The report serves as an update to an October 2017 study published in the British medical journal The Lancet, which was based on 2015 data and found that pollution kills nine million people each year. The reductions over the two years "mostly reflect changes in calculations of methodology related to air pollution," according to GAHP.

Acknowledging the previous study, the report says that "overall, the results show an improvement in the number of premature deaths from traditional types of pollution—sanitation and household air contaminated by smoke from cook stoves—from 2015 to 2017."

"But premature deaths from modern pollution, those types of pollution caused by industrialization and urbanization, are on the rise," the report explains.
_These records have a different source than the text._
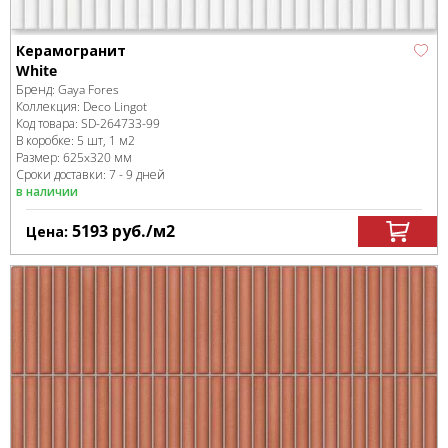
Керамогранит
White
Бренд:
Gaya Fores
Коллекция:
Deco Lingot
Код товара:
SD-264733
-99
В коробке
:
5 шт, 1 м
2
Размер:
625x320 мм
Сроки доставки: 7 - 9 дней
в наличии
5193
руб.
/м
2
Цена:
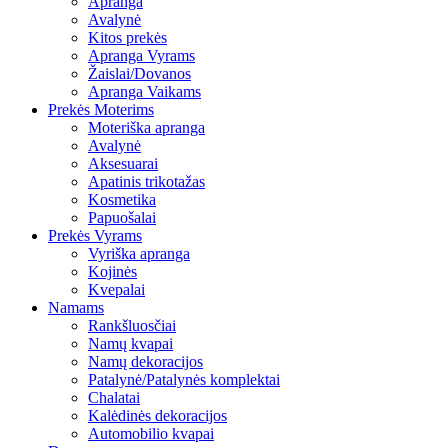
Apranga
Avalynė
Kitos prekės
Apranga Vyrams
Žaislai/Dovanos
Apranga Vaikams
Prekės Moterims
Moteriška apranga
Avalynė
Aksesuarai
Apatinis trikotažas
Kosmetika
Papuošalai
Prekės Vyrams
Vyriška apranga
Kojinės
Kvepalai
Namams
Rankšluosčiai
Namų kvapai
Namų dekoracijos
Patalynė/Patalynės komplektai
Chalatai
Kalėdinės dekoracijos
Automobilio kvapai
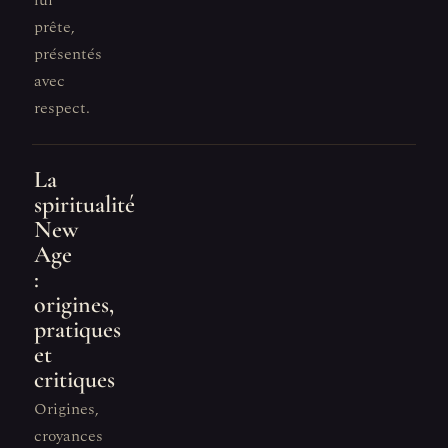
lui
prête,
présentés
avec
respect.
La
spiritualité
New
Age
:
origines,
pratiques
et
critiques
Origines,
croyances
The more than eight million annual deaths tied to pollution "are spread unevenly amongst the countries of the world," with the top 10 countries accounting for about two-thirds of the total figure. An estimated 3.4 million of those deaths, or about 40%, are related to air pollution.

India and China have both the highest total annual deaths, with more than 2.3 million and 1.86 million respectively, as well as the highest figures for air pollution specifically, with each surpassing 1.24 million. The report frames those findings as unsurprising, considering that "they both have billion-plus populations and are industrializing rapidly."

"Other heavily populated countries—such as Pakistan, Bangladesh, and Indonesia—are also badly affected," the report says. "The United States, the world's third most populous country with 325 million people, makes the top 10 list by virtue of its size, while ranking 132nd in the number of deaths per 100,000 people. In the U.S., air pollution is responsible for more than half of the pollution-related premature deaths."

"Pollution is a leading cause of premature death in many smaller low- and middle-income countries where the death rates per 100,000 people are much higher than those in more populous, high-income nations," the report continues. "Poor water sanitation and contaminated indoor air are major killers in the world's poorest nations."

Rachael Kupka, GAHP's acting executive director, said that "the report reminds us all that pollution is a global crisis. It does not matter where you live. Pollution will find you."

Gina McCarthy, who served as administrator of the U.S. Environmental Protection Agency under former President Barack Obama, emphasized pollution's connections to the human-made climate crisis.

"We're facing serious risks from pollution and those risks are exacerbated by climate change," she said Wedneday. "The U.S. has historically been the gold standard in tackling pollution, and today we are sadly not doing enough, and the fact that we're going backward is unconscionable. This report reminds us that climate change isn't just about faraway countries or forest fires and floods—it's about our health and the health of our kids—here and now."

The GAHP report follows a study published last month in The Lancet which, as Common Dreams reported, warned that children are now "being born for the first time into a world where their health will be affected at every single stage of their life by a changing climate." Specific concerns highlighted in that report included crop failure, the spread of infectious diseases, and that air pollution will damage children's hearts and lungs over their lifetimes.

"We can get through the climate crisis. But it's too late for half measures," award-winning geneticist and broadcaster David Suzuki wrote in response to the November report. "We need an all-out effort as great as or greater than mobilizations for the 'great' wars. We need to kick our fossil fuel addiction now, for our sake and the children's."